Assignment => Each line in the records below that has the word "והרכבה" should be copied.
--------------------
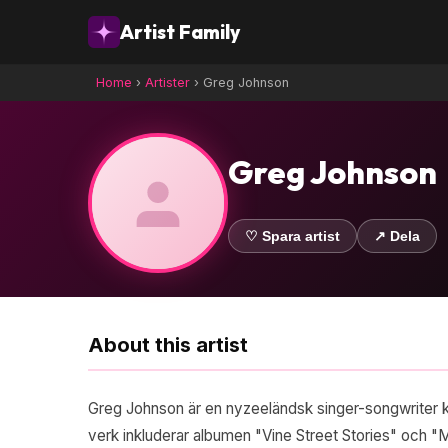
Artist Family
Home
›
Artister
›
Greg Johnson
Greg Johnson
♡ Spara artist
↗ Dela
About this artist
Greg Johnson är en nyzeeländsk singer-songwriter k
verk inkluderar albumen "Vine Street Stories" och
--------------------
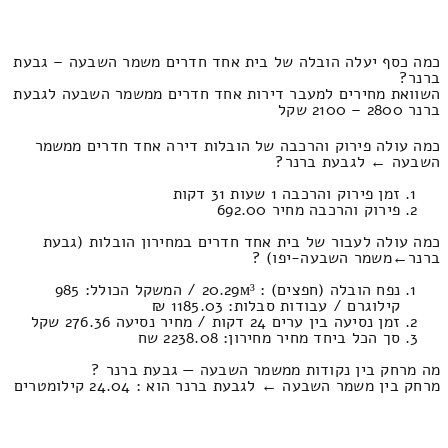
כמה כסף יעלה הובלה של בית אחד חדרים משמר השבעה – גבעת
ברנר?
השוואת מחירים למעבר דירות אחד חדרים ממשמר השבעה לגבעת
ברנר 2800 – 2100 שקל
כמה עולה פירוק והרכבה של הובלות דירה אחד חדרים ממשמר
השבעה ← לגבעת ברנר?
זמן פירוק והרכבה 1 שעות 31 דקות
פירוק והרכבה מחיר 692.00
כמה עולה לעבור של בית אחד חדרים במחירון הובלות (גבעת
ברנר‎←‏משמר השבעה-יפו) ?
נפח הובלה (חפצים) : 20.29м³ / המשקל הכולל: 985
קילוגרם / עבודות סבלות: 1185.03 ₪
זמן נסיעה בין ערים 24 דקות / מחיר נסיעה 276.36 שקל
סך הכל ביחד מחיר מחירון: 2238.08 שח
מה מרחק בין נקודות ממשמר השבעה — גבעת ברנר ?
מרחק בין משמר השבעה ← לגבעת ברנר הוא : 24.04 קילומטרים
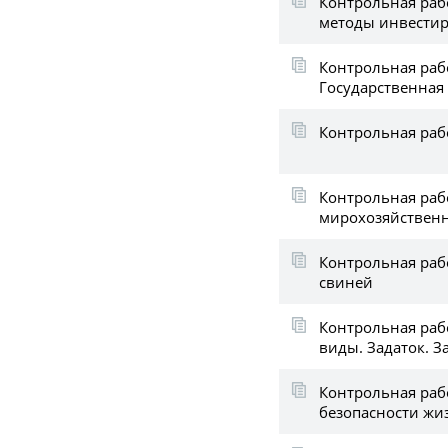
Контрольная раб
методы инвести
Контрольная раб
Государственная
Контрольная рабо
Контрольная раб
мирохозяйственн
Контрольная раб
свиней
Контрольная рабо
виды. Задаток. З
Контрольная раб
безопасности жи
--------------------
Task answer =>
כמה עולה פירוק והרכבה של הובלות דירה אחד חדרים ממשמר
זמן פירוק והרכבה 1 שעות 31 דקות
פירוק והרכבה מחיר 692.00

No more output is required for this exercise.